Almost every business has an online presence of some form. Many have a website which serves as anything from an online company brochure to a fully-featured online store or customer/vendor/user portal. Some have apps available through Google Play Store, the Apple App Store, or other app stores. A number of companies spend significant sums on their websites and apps to design robust features and content delivered through a compelling user experience. But if there’s one place website and app operators miss the mark, it’s ensuring the right legal disclosures are in place, and that the ones that are in place are saying the right things.
When most people think of a website or app disclosure, they think of a privacy policy and terms of use. These are definitely important. However, There are a number of other disclosures required or recommended under federal and state law that companies should consider to manage risk and avoid potentially distracting and costly litigation. At the same time, saying too much in disclosures such as your privacy policy can expose your company to unnecessary risk.
There are four core rules that should apply to all website disclosures:
- Write them in plain English.
- Avoid using undefined technical jargon and using marketing bluster.
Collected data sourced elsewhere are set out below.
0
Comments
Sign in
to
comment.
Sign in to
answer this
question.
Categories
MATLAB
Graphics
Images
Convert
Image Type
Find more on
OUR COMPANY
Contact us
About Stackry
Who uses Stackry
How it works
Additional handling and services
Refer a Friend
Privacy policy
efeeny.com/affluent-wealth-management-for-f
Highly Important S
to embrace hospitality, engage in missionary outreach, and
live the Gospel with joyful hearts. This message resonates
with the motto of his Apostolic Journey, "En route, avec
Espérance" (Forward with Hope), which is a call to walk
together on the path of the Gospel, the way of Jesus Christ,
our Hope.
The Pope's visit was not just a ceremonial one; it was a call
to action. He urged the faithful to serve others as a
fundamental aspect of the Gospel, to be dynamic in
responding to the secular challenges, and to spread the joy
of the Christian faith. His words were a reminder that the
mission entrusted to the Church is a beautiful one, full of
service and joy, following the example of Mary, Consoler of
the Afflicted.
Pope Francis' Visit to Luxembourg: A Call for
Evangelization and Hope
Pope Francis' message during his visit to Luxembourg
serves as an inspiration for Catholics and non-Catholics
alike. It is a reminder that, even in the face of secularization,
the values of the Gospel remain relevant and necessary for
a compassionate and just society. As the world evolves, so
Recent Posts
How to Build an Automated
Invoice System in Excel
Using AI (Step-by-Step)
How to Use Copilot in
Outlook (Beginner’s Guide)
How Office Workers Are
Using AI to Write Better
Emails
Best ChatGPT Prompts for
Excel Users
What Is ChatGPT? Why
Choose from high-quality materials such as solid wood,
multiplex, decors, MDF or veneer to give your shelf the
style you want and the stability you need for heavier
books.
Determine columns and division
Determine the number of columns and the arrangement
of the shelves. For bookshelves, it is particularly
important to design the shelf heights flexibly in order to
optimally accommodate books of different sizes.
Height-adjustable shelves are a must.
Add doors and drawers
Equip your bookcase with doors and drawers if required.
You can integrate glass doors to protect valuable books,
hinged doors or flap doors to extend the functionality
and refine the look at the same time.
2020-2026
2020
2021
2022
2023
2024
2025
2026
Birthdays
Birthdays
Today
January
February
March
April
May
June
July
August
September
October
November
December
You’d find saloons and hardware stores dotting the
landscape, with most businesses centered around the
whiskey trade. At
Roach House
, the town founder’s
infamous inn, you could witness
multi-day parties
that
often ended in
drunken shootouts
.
- Make them easy to understand and use.
- Make them 100% accurate and truthful.
Consider having your company’s User Experience group review your disclosures and policies to ensure they are as easy to read and navigate as possible. Consider using design elements such as progressive reduction and progressive disclosure (you can see my earlier blog post on this topic by clicking here.) The goal is to ensure consumers easily understand your disclosures. If you ever have an issue with a term or provision in your disclosures, being able to argue that the content and design were optimized for easy reading and navigation can pay dividends.
Here are some website and app disclosures to consider:
- The Privacy Policy. States such as California have laws requiring companies to have online privacy policy. Since almost every website is accessed by users in California, it’s safe to say you are legally required by state law to have a privacy policy. Companies in certain industries or sectors such as in the healthcare sector (HIPAA) and financial sector (Gramm-Leach-Bliley) have specific requirements for their privacy policies. A privacy policy is also required by law in some states on an information category basis, such as Connecticut’s requirement that anyone collecting Social Security Numbers have a publicly displayed privacy policy with certain required disclosures. Certain laws also mandate that you cover certain topics in your privacy policy (e.g., California’s requirement to disclose how you handle “do-not-track” headers, and California’s requirement to provide information on how minors who are your registered website users can request that you remove their personal information). Don’t forget that your privacy policy needs to apply to, and be displayed on, your company’s apps as well.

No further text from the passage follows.